Our deep dependency on our customers and this deep emotional drive explain why sentiment analysis on customer feedback is so important in this overly digital world. You simply cannot act on the customers’ pains and frustrations if you are not aware of them and their causes.  You cannot intensify the good of your product either even if you cannot recognize the fundamentals and the details in your product that your customers truly love and cherish.

What is Sentiment Analysis on Customer Feedback and How Does it Work?

To better understand sentiment analysis’s practical applications, imagine its benefits in the retail industry. Let’s say a retail company uses sentiment analysis to identify customer pain points in their online shopping experience.

By analyzing customer feedback, they can discover recurring issues with website navigation and the checkout process.
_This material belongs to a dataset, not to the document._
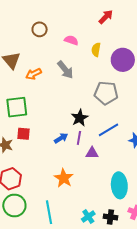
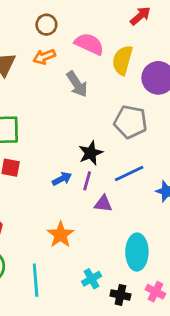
pink semicircle: (71, 40) -> (89, 44), size x1.5
yellow semicircle: (96, 50) -> (122, 60), size x1.5
orange arrow: (34, 74) -> (44, 57), moved
cyan cross: (88, 216) -> (91, 279), moved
And with this information, the company may target improvements to their website by incorporating website navigation best practices. This will result in a more seamless and enjoyable online shopping experience for their customers.
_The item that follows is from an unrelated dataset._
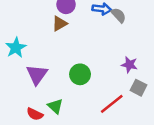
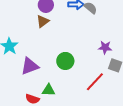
purple triangle: (37, 75) -> (30, 66), turned 42
green triangle: (55, 106) -> (49, 90), turned -32

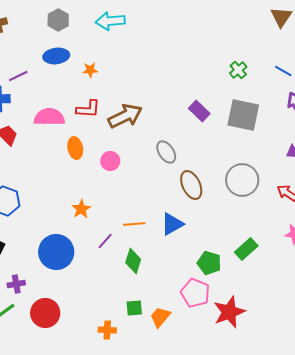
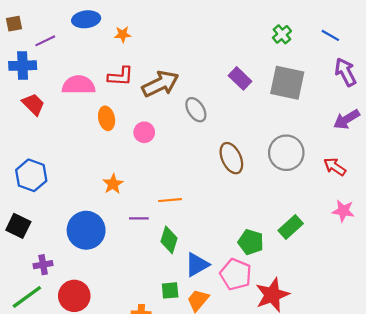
gray ellipse: (166, 152) -> (196, 110), moved
blue triangle: (172, 224) -> (197, 265), moved
purple line: (105, 241) -> (139, 218), turned 48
This example demonstrates how sentiment analysis can be leveraged to pinpoint specific areas that need attention. This allows businesses to make informed decisions and enhance customers’ experiences.
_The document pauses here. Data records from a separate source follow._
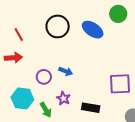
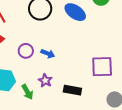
purple circle: (44, 77) -> (26, 51), moved

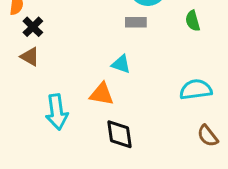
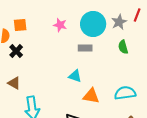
brown triangle: (30, 57) -> (14, 83), moved
orange triangle: (102, 94) -> (91, 96), moved

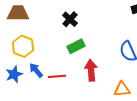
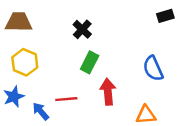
green rectangle: (76, 46) -> (90, 62), turned -36
blue arrow: (36, 70) -> (41, 111), moved

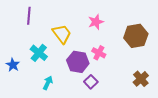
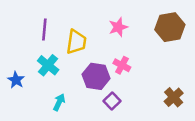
purple line: (29, 16) -> (44, 30), moved
yellow trapezoid: (62, 34) -> (76, 42), turned 45
brown hexagon: (136, 36) -> (170, 27), moved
Let’s do another one but this time, in a SaaS environment. A software company leverages sentiment analysis to prioritize bug fixes and feature updates based on customer feedback. They can find out what’s frustrating users and which features are most requested by analyzing user comments and reviews.

By doing this, the company can allocate resources efficiently and focus on improving things that will have the biggest impact on user retention and satisfaction.

Like the first example, this one illustrates how sentiment analysis can help businesses make decisions based on data and improve their products and services according to customer preferences.

Now you know how it works in the real world, let’s further explore ways how to use sentiment analysis to drive emotional impact in more detail.  

One needs to identify something that drives emotions and is actionable. The first step is what we call sentiment analysis. In its fundamentals, it’s about identifying the emotional tone – the sentiment – of a sentence. In practice, it’s about recognizing the text ‘I love the app’ as positive, ‘I saw the app’ as neutral, and ‘the app is driving me crazy’ as negative.  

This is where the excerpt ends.